# Öffenlicher Bereich > AllerWelts News / Smalltalk >  Wann  schlaft ihr  in Thailand
phommel: Online now

sweetangle  26, Asian, Bangkok, Thailand   

Warm welcome and pleasure to make new friends and maybe something more

I am Asian girl who 26 years old, I am down to earth , easy going, simply,pamper ,ordinary girl who love easy life, I have black eyes , and black hair, My hobbies are make cook, like down to bed, go out to shopping ,What is the love word , why do i come, because of I am looking to someone who love to care me, give me some a piece of love, Then he loves to jisow the love in my heart,Someone who tak...  Online Now!  






 yhadsky  27, Asian, Cebu, Philippines   

"i_leave_pc_on" Looking for Soulmate

Hoping to meet someone who can put a smile in my face,makes me happy,exciting and can give a sense to the conversation. Prefer who can spent time with me online,not too much busy at work and cannot even leave a message in a day.Can travel anytime he wants. And someone looking for marriage.  Online Now!  






 agnes_buaron  28, Asian, general santos city, Philippines   

im looking a man who are loving understanding and welling to marry me

im simple, understanding and caring. i like cooking and singing. if u like my profile just contact me i'm here always reply u. i'm looking for serious man who marry me and have a good family.  Online Now!  

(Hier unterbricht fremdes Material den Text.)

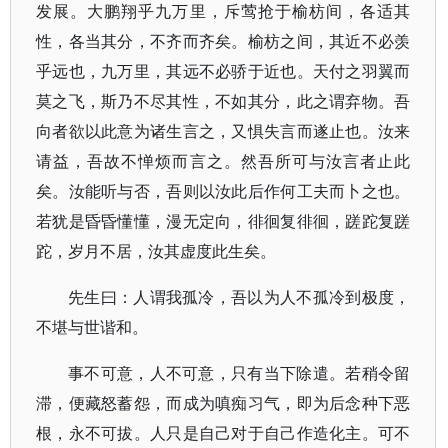
发展。大鹏翔乎九万里，斥莺抢于榆枋间，各适其
性，各当其分，不齐而齐矣。榆枋之间，其近不必羡
乎远也，九万里，其远不必骄于近也。天付之羽翼而
莫之飞，斯乃不尽其性，不如其分，此之谓弃物。吾
向者欲以此意为诸生言之，又惧失言而遂止也。汝来
请益，吾故不惮烦而言之。然吾所可与汝言者止此
矣。汝能听与否，吾则以汝此后作何工夫而卜之也。
若犹是昏昏懂懂，漫无定向，徘徊复徘徊，蹉跎复蹉
跎，岁月不居，汝其虚度此生矣。
先生曰：人谓我孤冷，吾以为人不孤冷到极度，
不堪与世谐和。
事不可意，人不可意，只有当下除遣。若稍令留
滞，便藏怒蓄怨，而成为嗔痴习气，即为后念种下恶
根，永不可拔。人只是自己对于自己作造化主。可不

 penguinmay  24, Asian, Bangkok, Thailand   

penguin looking good person 

I am Penguin from Thailand,Asian girl i have black long hair, eyes,Single , easy going, open minded, thoughtful, imagine girl, i like good person, i don't like to make somebody be anxious me, i am interested in languages, history, reading stuff books, seeing the movies, comedy and romance, listen soft folk music, country, travelling, hanging out and date with friends when i have time i could stay ...  Online Now!  

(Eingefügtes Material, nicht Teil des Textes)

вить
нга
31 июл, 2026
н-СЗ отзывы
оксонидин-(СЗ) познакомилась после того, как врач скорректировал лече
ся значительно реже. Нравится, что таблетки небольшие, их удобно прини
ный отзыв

 maris_best06  33, Asian, Tacloban, Philippines   

looking for a lifetime partner/marriage

hi, i am 33 yrs old..a single mom of a 2yrs old baby girl..i live with my daughter and with my parents..i spare my time with my daughter, playing with them, watching tv. i have interest in cooking, im caring, loving,,,,,,,,,,,, and sweet...............  Online Now!  






 redroses07  43, Asian, Pasig City, Philippines   

looking for friends and see what happen next....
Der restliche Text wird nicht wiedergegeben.